Rolling tractor protest

British farmers, furious about falling milk and lamb prices, have used tractors to stage a rolling rally on roads across Staffordshire and Derbyshire.

Dozens of fed-up farmers from across both counties took part in the peaceful demonstration, which focused on the A50 road in Blythe Bridge, Staffordshire, on Friday (24 July).

The tractor procession later made its way from Uttoxeter, towards Foston, in Derbyshire.

See also: French farmers show price fury with roadblocks and manure

The action was co-ordinated by “word-of-mouth” and was not led by any specific organisation.

About 40 farm vehicles, including tractors, combine harvesters, balers and 4x4s, were blocking the carriageway around lunchtime on Friday.

A Staffordshire Police spokeswoman said: “Motorists are being urged to seek alternative routes due to long traffic delays caused by an ongoing protest by a group of farmers.

“The A50 is blocked from Blythe Bridge towards Stoke-on-Trent due to a large number of very slow-moving farm vehicles.
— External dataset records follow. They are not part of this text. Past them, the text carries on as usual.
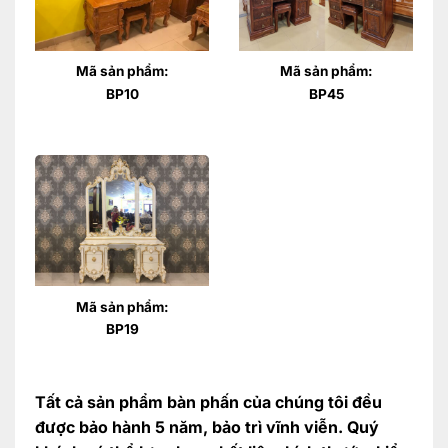
Mã sản phẩm:
Mã sản phẩm:
BP10
BP45
Mã sản phẩm:
BP19
Tất cả sản phẩm bàn phấn của chúng tôi đều
được bảo hành 5 năm, bảo trì vĩnh viễn. Quý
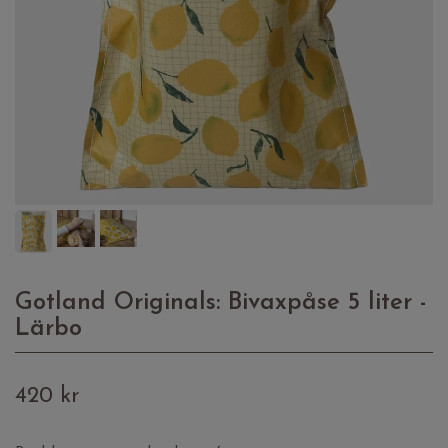
Gotland Originals: Bivaxpåse 5 liter -
Lärbo
420 kr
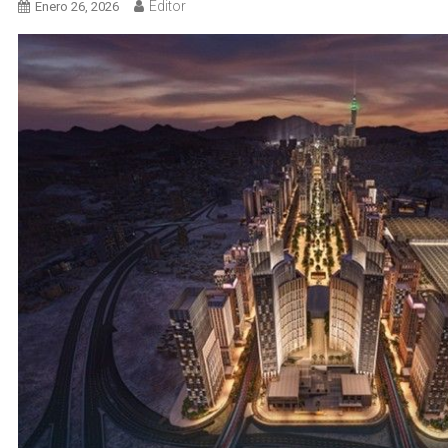
Editor
Enero 26, 2026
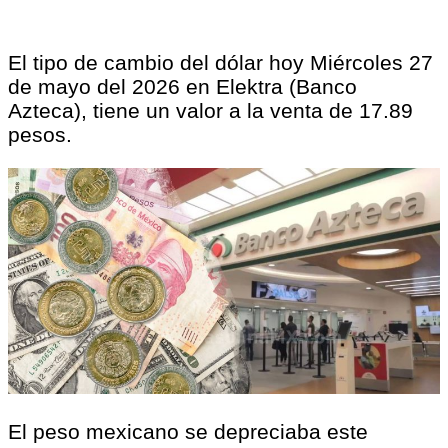
El tipo de cambio del dólar hoy Miércoles 27
de mayo del 2026 en Elektra (Banco
Azteca), tiene un valor a la venta de 17.89
pesos.
El peso mexicano se depreciaba este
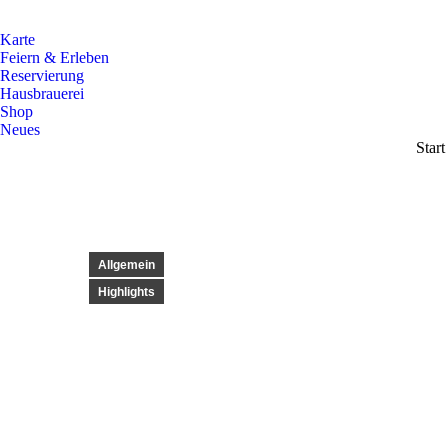
Karte
Feiern & Erleben
Reservierung
Hausbrauerei
Shop
Neues
Sie b
Start
Allgemein
Highlights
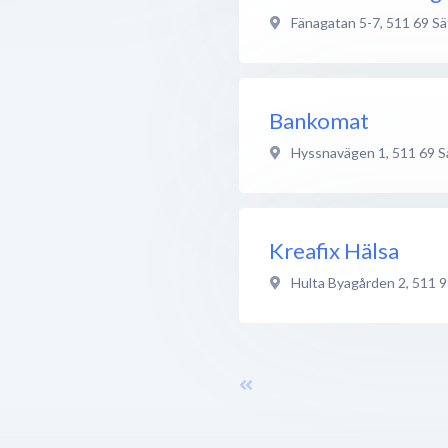
Fänagatan 5-7
,
511 69
Sä
Bankomat
Hyssnavägen 1
,
511 69
S
Kreafix Hälsa
Hulta Byagården 2
,
511 9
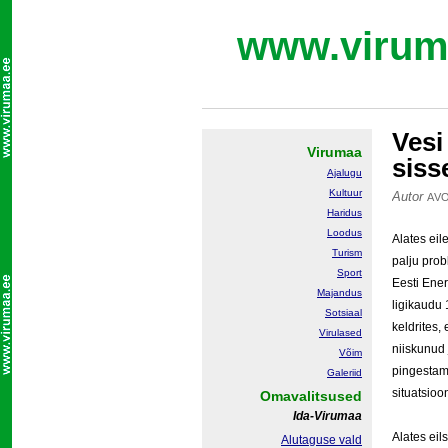
www.virum
Vesi
Virumaa
siss
Ajalugu
Kultuur
Autor
AV
Haridus
Loodus
Alates ei
Turism
palju prob
Sport
Eesti Ener
Majandus
ligikaudu 
Sotsiaal
keldrites, 
Virulased
niiskunud 
Võim
pingestamis
Galeriid
situatsioo
Omavalitsused
Ida-Virumaa
Alates eil
Alutaguse vald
Officers from Staffordshire Police are at the scene.”

 

Dairy farmer Natalie Allen travelled from Cheadle, Staffordshire to take part in the protest.

“Farmers are at the end of their tether with milk prices where they are at the moment,” she said.

“We have seen what has been happening to farmers in France. It’s the same thing here. Everyone is riled, but everyone wants to do something about this now.”

Mrs Allen milks 150 cows and farms a 350-head herd with her partner on a tenant farm in Cheadle.

They receive 24p/litre for their milk. But from August, the price will drop to 23p/litre.

“The last few months have been crap,” she said.

“We have had to cut back no end. We are only just affording to pay the bills.

“Before, we would split them in half, but now we are splitting them into three and four payments.

“Everyone is suffering. It’s not just the farmers, it’s the vets, the suppliers, everyone. If it goes on like this any longer, soon there will be an animal health issue because farmers will not be able to pay for their vets.”

Where is the NFU?

Mrs Allen called on the NFU to raise its game and help farmers who were desperately battling to stay alive.

“It has been 12 months and we have had four meetings. We have hardly heard anything. It is all going on behind closed doors,” she said.

“What do we pay a subscription to the NFU for? They are supposed to help us when times are bad. Where are they?

“They are too busy going to Brussels. They ought to sort the mess out in their own country first.”

Mrs Allen accused the government and British retailers of standing by and watching farmers suffer.

“The government has got to step in. I know they cannot set a price, but they have got adjudicators,” she said.

“But what exactly has the supermarkets ombudsman done? As far as I’m concerned, she has done nothing for farmers.”

The countryside was being neglected and David Cameron’s government was “not doing enough” for rural issues, she added.

Not just dairy feeling the strain

Another Staffordshire dairy farmer, called Rob, stressed that it was not just dairy farmers who were feeling the pain.

He said: “We have got to the point where farmers from all sectors cannot go on any longer like this.

“Our backs are against the wall. We are losing money hand over fist.

“They used to give us a price to cover cost of production. But it is costing us money to produce food now.

He added: “We feel as if we are on our own. There is a lot of anger and depression in the industry.

“The processors and retailers are all making a margin and they are expecting the farmers to leave with a good view.

“It’s all down to the supermarkets wanting to sell cheap food.

“We are selling a quality product, but we are being made to feel like we are selling rubbish. The Arla price drop today has caused no end of anger.”

NFU chief dairy adviser Sian Davies said: “Dairy farmers across the UK are struggling after months of milk price cuts, the latest from Arla today. We know there’s no respite in the short term but taking direct action in this way is not going to help overcome current market issues.

“Instead we’re working with FFA and TFA to identify and publicise bad practice in the supply chain, increase consumer support for British dairy and provide short-term support to those that need it.

“While this is a global downturn in dairy markets, there’s much more that can be done in the UK dairy supply chain to ensure fairer returns to our hard-working farmers.”

Farmers For Action also distanced itself from the protest, issuing a statement on its website which said: “Although we understand the frustration and anger of those who today have been protesting on the A50, we feel very strongly this will not benefit our cause in the short term. 

“The last people we should be dragging into our argument with retailers, food service industry, milk processors and the government is the general public, who at the end of the day are our consumers who put the money in the tills that comes down the supply chain to pay for our marvellous products.”